State ex rel. Boyd v. Scotts Miracle-Gro Co. (Slip Opinion)
146 Ohio St. 3d 3
| Ohio | 2016Background
- Robert Boyd, former Scotts employee, had an allowed 2005 workers’ compensation claim for asbestosis and applied in 2013 for permanent-total-disability (PTD) benefits.
- Boyd submitted an independent IME report from Dr. Marissa Mertz supporting PTD; Scotts submitted a file review by Dr. Robert Shadel; the Industrial Commission had pulmonologist Dr. Herbert Grodner examine Boyd.
- Dr. Grodner reviewed records (including CT and x-rays), performed an exam and pulmonary-function testing, and concluded Boyd had only a mild restrictive impairment and could perform light work.
- A commission staff hearing officer denied PTD based on Drs. Shadel and Grodner and the commission’s vocational-factor analysis; vocational consultant Molly Williams opined Boyd was PTD.

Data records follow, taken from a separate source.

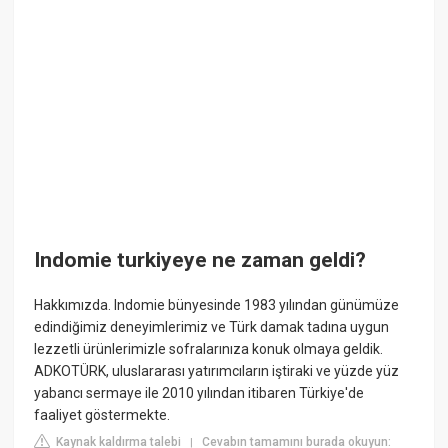
Indomie turkiyeye ne zaman geldi?
Hakkımızda. Indomie bünyesinde 1983 yılından günümüze
edindiğimiz deneyimlerimiz ve Türk damak tadına uygun
lezzetli ürünlerimizle sofralarınıza konuk olmaya geldik.
ADKOTÜRK, uluslararası yatırımcıların iştiraki ve yüzde yüz
yabancı sermaye ile 2010 yılından itibaren Türkiye'de
faaliyet göstermekte.
Kaynak kaldırma talebi
Cevabın tamamını burada okuyun:
|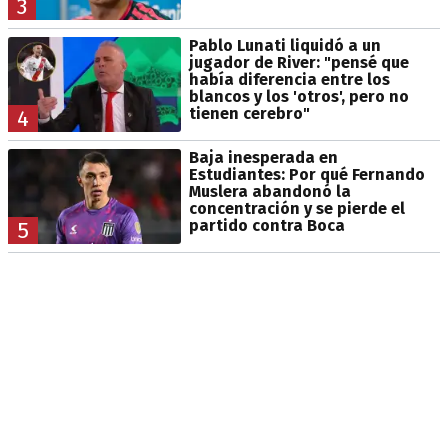
3
Pablo Lunati liquidó a un
jugador de River: "pensé que
había diferencia entre los
blancos y los 'otros', pero no
tienen cerebro"
4
Baja inesperada en
Estudiantes: Por qué Fernando
Muslera abandonó la
concentración y se pierde el
partido contra Boca
5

- Boyd sought a writ of mandamus from the court of appeals; the appeals court denied relief. The Ohio Supreme Court affirmed, concluding the commission’s order was supported by some evidence.
Issues
| Issue | Plaintiff's Argument | Defendant's Argument | Held |
|---|---|---|---|
| Whether the Commission improperly relied on Dr. Grodner’s report | Boyd: Grodner lacked a B-reader x-ray interpretation and did not take x-rays, so his opinion is disqualified under Resolution R03-1-02 | Commission/Scotts: Resolution R03-1-02 governs initial claim allowance and worker-submitted evidence; it does not bar Grodner’s post-allowance IME opinion | Held: Reversed by Boyd — Resolution R03-1-02 did not apply; Grodner’s report was admissible evidence and supported the denial |
| Whether the Commission was required to adopt uncontroverted vocational consultant opinion | Boyd: Williams’s uncontradicted vocational report (age, no driving) shows PTD and must be accepted | Commission: Commission is exclusive evaluator of vocational disability and may weigh or reject vocational reports and use its own analysis | Held: Commission may reject vocational consultant and perform its own analysis; it permissibly rejected Williams’s conclusion |
| Whether Commission abused discretion by denying PTD when record contained contrary evidence | Boyd: Existence of contrary vocational and medical evidence required award of PTD | Commission/Scotts: Some evidence (Grodner, file review) supported denial; standard is whether some evidence supports the order | Held: No abuse of discretion; court’s review limited to whether some evidence supports the commission’s decision |
| Applicability of administrative resolution requirements to post-allowance PTD examinations | Boyd: R03-1-02’s B-reader and x-ray requirements bind specialists giving disability opinions | Commission: R03-1-02 applies to initial diagnosis/allowance and to evidence the injured worker must submit; not to commission-ordered exams after allowance | Held: R03-1-02 does not apply to Grodner’s commission-ordered IME; requirements do not invalidate his opinion |
Key Cases Cited
- State ex rel. Guthrie v. Indus. Comm., 977 N.E.2d 643 (Ohio 2012) (defines permanent total disability as inability to perform sustained remunerative employment)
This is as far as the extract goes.